There’s a fun thing going on with the Milwaukee Bucks, a team that was supposed to be a spunky upstart but has unfortunately been a big-ass bummer. All those losses have put head coach Jason Kidd in a situation where he can tinker and experiment with the team, and he’s taken advantage of that by putting Giannis Antetokounmpo at point guard.
Antetokounmpo, all 6-foot-11 of him, has been running the Bucks’ offense for about two weeks now. On Feb. 22, he recorded his first career triple-double against the Lakers, going for 27-10-12 in 42 minutes. He’s gotten two more triple-doubles since that game—he had 18-11-16 against the Rockets and 26-10-12 against the Thunder—and has averaged just under nine assist per game since that first triple-double.
This is pretty crazy. Antetokounmpo’s been a combo forward throughout his young career, but now suddenly he’s running the point, and he’s doing it very well. The Bucks have scored 101.9 points per 100 possessions this season, but in the last eight games with Antetokounmpo at the point, that number has bumped up to 105.4. Putting Antetokounmpo at point guard has also done wonders for Jabari Parker, who’s been scoring 20 points per game over the last eight.
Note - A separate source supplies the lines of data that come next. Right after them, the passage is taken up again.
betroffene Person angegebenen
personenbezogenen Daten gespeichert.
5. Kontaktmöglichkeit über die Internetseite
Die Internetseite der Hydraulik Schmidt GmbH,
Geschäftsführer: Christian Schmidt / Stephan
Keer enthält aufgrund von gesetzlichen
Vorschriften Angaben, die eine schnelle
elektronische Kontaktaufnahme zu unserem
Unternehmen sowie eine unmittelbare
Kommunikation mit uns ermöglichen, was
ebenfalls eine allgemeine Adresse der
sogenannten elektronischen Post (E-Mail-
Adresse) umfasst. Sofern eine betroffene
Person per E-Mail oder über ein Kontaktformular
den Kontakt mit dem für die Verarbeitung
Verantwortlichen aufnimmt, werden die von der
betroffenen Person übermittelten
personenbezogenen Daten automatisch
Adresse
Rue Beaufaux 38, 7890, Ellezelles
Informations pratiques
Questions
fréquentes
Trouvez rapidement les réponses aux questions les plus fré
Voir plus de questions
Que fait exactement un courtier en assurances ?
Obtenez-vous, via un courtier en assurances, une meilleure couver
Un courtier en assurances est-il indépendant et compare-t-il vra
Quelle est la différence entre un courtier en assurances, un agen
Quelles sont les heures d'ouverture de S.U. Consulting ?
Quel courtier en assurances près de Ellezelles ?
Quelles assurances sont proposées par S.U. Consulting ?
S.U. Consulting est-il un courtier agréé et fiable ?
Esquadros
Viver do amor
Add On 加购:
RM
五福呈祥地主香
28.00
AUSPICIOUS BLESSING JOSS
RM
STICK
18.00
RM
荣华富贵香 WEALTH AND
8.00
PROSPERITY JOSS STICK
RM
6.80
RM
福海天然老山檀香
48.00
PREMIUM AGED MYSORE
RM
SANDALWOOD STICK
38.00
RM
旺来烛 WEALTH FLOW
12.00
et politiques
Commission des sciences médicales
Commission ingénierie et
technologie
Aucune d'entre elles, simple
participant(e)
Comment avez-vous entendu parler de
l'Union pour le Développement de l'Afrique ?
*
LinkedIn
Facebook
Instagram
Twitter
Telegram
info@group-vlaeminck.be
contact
He’s received 18 passes per game from Antetokounmpo in those contests, a significant bump up from the 12 passes per game he was getting from previous point guard Michael Carter Williams (stats via NBA.com).
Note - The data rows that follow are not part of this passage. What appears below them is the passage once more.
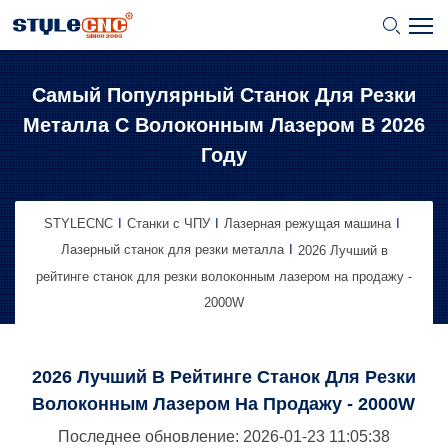
Самый Популярный Станок Для Резки
Металла С Волоконным Лазером В 2026
Году
STYLECNC
Станки с ЧПУ
Лазерная режущая машина
Лазерный станок для резки металла
2026 Лучший в
рейтинге станок для резки волоконным лазером на продажу -
2000W
2026 Лучший В Рейтинге Станок Для Резки
Волоконным Лазером На Продажу - 2000W
Последнее обновление: 2026-01-23
11:05:38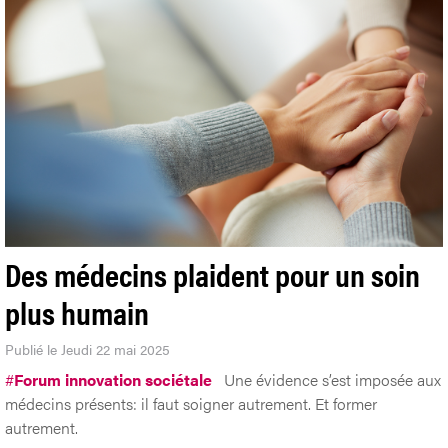
Des médecins plaident pour un soin
plus humain
Publié le Jeudi 22 mai 2025
#
Forum innovation sociétale
Une évidence s’est imposée aux
médecins présents: il faut soigner autrement. Et former
autrement.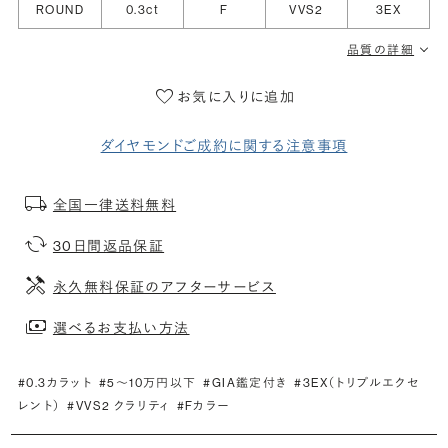
ROUND
0.3ct
F
VVS2
3EX
品質の詳細
お気に入りに追加
ダイヤモンドご成約に関する注意事項
全国一律送料無料
30日間返品保証
永久無料保証のアフターサービス
選べるお支払い方法
#0.3カラット
#5〜10万円以下
#GIA鑑定付き
#3EX（トリプルエクセ
レント）
#VVS2 クラリティ
#Fカラー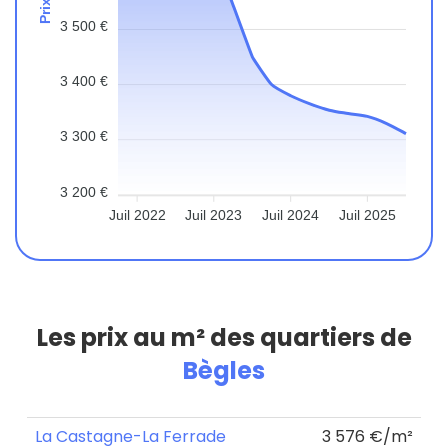
3 500 €
3 400 €
3 300 €
3 200 €
Juil 2022
Juil 2023
Juil 2024
Juil 2025
Les prix au m² des quartiers de
Bègles
La Castagne-La Ferrade
3 576 €/m²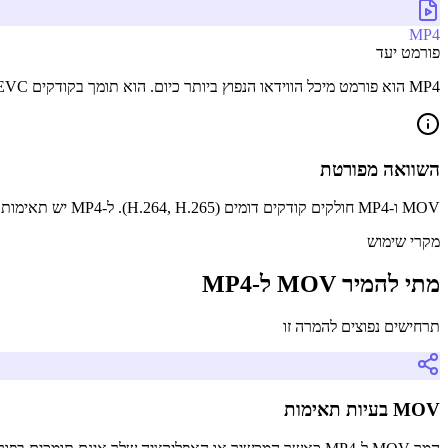
MP4
פורמט יעד
MP4 הוא פורמט מיכל הווידאו הנפוץ ביותר כיום. הוא תומך בקודקים H.264, H.265/HEVC ו-AV1, ומספק איזון טוב בין גודל הקובץ, איכות התמונה ותאימות רחבה למכשירים, דפדפנים ופלטפורמות.
השוואה מפורטת
MOV ו-MP4 חולקים קודקים דומים (H.264, H.265). ל-MP4 יש תאימות רחבה יותר בעוד MOV הוא ספציפי לאפל. ההמרה היא בדרך כלל רמוקס ללא הפסדים.
מקרי שימוש
מתי להמיר MOV ל-MP4
תרחישים נפוצים להמרה זו
MOV בעיות תאימות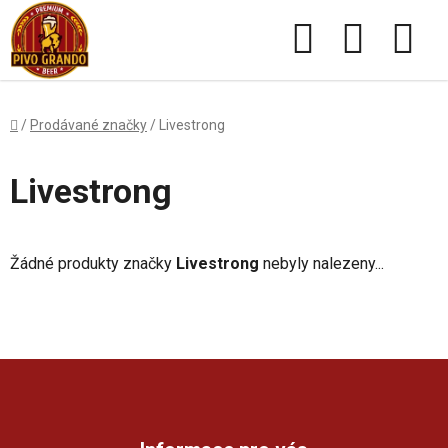
Přejít
Hledat
NÁKUPN
na
obsah
KOŠÍK
Domů
/
Prodávané značky
/
Livestrong
Livestrong
Žádné produkty značky
Livestrong
nebyly nalezeny...
Z
á
p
It’s easy to see why Antetokounmpo at the 1 is such a problem for other teams. Take this clip from his demolition of the Rockets:
After bringing the ball into the front court, Antetokounmpo finds himself (hilariously) guarded by Ty Lawson. He immediately drags him into the post to take advantage of the size disparity, forcing Dwight Howard to come and double. Now, if Antetokounmpo were a normal 6-foot-11 goober, the play may have stalled at that point, but the Greek Freak shifts into Point Giannis mode and rips a perfect pass to a cutting Jabari Parker, who finishes with the easy dunk. There’s really not much a defense can do against a point guard with that combination of size and vision.
Who knows if Antetokounmpo taking on the role of primary playmaker is just a short-term experiment or a long-term fix, but Bucks fans should feel great about it either way. As we wrote back in January, the sad thing about this Bucks squad is that despite having a collection of talented young players, they just don’t seem to fit together. But when one player continues to evolve at a rapid rate and demonstrates that he can occupy any spot in the lineup, it becomes a lot easier to find the right place for everyone else.